In her email, Penelope Hegseth expressed a hope that her son might find an influencer of his own to set him straight. “It’s time for someone (I wish it was a strong man) to stand up to your abusive behavior and call it out, especially against women,” she wrote.
It’s unlikely a strong man will be found among Sens. Lindsey Graham, Ted Cruz or other quisling Trumpers who risk bone breaks contorting themselves in defense of Trump’s increasing contemptible judgment and behavior.
Republicans undoubtedly will engage in what-aboutism to dismiss Hegseth’s excesses, pointing to Bill Clinton’s affair with an intern, et al, and the allegations of bad behavior by JFK, FDR and other Democratic icons. And Capitol Hill, as erstwhile Attorney General nominee Matt Gaetz recently pointed out, isn’t exactly inhabited by monks.
But that certainly isn’t the sort of precedent that Republicans should consider when reviewing Hegseth’s nomination. His piggishness is just part of the problem. Yes, he’s served in combat, but he has no experience running anything remotely close in size to the Defense Department. He joins the rogue’s gallery of Trump Cabinet picks who are unqualified, incompetent, morally and ethically handicapped or just plain dumbasses.
Penelope asked her son a very direct question in her email, choosing words that echoed broadcaster Edward R. Murrow’s query to Joe McCarthy. “For you to try to label her as ‘unstable’ for your own advantage is despicable and abusive,” she wrote of her son’s attacks on his second wife. “Is there any sense of decency left in you?”
We all know the answer to that.
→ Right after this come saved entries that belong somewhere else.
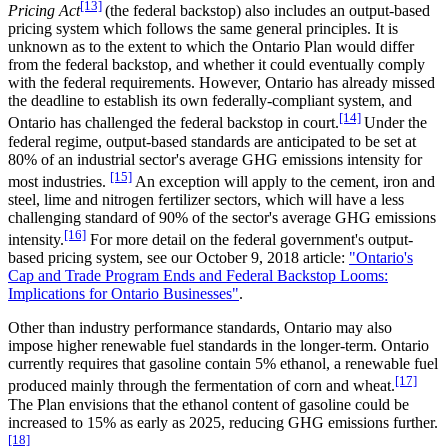
[13]
Pricing Act
(the federal backstop) also includes an output-based
pricing system which follows the same general principles. It is
unknown as to the extent to which the Ontario Plan would differ
from the federal backstop, and whether it could eventually comply
with the federal requirements. However, Ontario has already missed
the deadline to establish its own federally-compliant system, and
[14]
Ontario has challenged the federal backstop in court.
Under the
federal regime, output-based standards are anticipated to be set at
80% of an industrial sector's average GHG emissions intensity for
[15]
most industries.
An exception will apply to the cement, iron and
steel, lime and nitrogen fertilizer sectors, which will have a less
challenging standard of 90% of the sector's average GHG emissions
[16]
intensity.
For more detail on the federal government's output-
based pricing system, see our October 9, 2018 article:
"Ontario's
Cap and Trade Program Ends and Federal Backstop Looms:
Implications for Ontario Businesses"
.
Other than industry performance standards, Ontario may also
impose higher renewable fuel standards in the longer-term. Ontario
currently requires that gasoline contain 5% ethanol, a renewable fuel
[17]
produced mainly through the fermentation of corn and wheat.
The Plan envisions that the ethanol content of gasoline could be
increased to 15% as early as 2025, reducing GHG emissions further.
[18]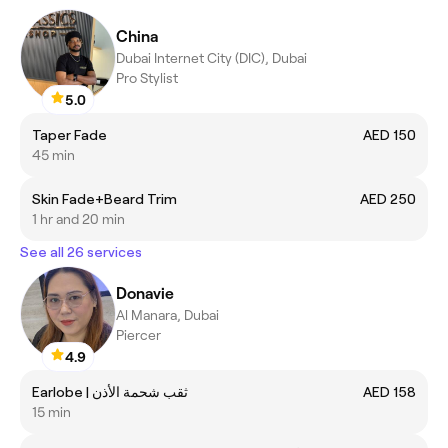
China
Dubai Internet City (DIC), Dubai
Pro Stylist
5.0
Taper Fade
AED 150
45 min
Skin Fade+Beard Trim
AED 250
1 hr and 20 min
See all 26 services
Donavie
Al Manara, Dubai
Piercer
4.9
Earlobe | ثقب شحمة الأذن
AED 158
15 min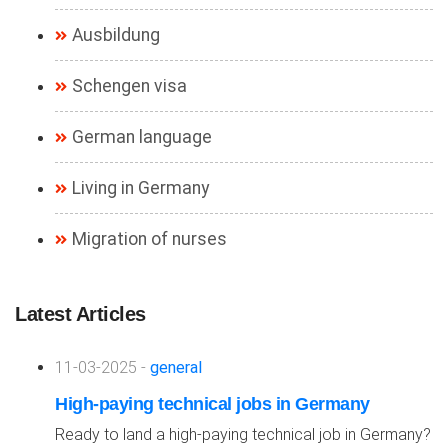
Ausbildung
Schengen visa
German language
Living in Germany
Migration of nurses
Latest Articles
11-03-2025 -
general
High-paying technical jobs in Germany
Ready to land a high-paying technical job in Germany?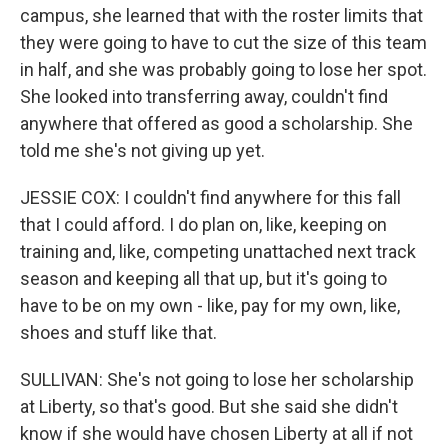
campus, she learned that with the roster limits that
they were going to have to cut the size of this team
in half, and she was probably going to lose her spot.
She looked into transferring away, couldn't find
anywhere that offered as good a scholarship. She
told me she's not giving up yet.
JESSIE COX: I couldn't find anywhere for this fall
that I could afford. I do plan on, like, keeping on
training and, like, competing unattached next track
season and keeping all that up, but it's going to
have to be on my own - like, pay for my own, like,
shoes and stuff like that.
SULLIVAN: She's not going to lose her scholarship
at Liberty, so that's good. But she said she didn't
know if she would have chosen Liberty at all if not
Decency is so hard to locate in Trump’s world, we couldn’t even frack it out.
America will soon find out how many senators care enough about the U.S. military – and our national security – to say no to the man who infamously called enlistees “suckers and losers,” to soundly reject Hegseth’s nomination.
Those epithets apply better to anyone who supports Hegseth, a man whose primary focus in life should be better managing his zipper, not a $800-billion year Pentagon budget.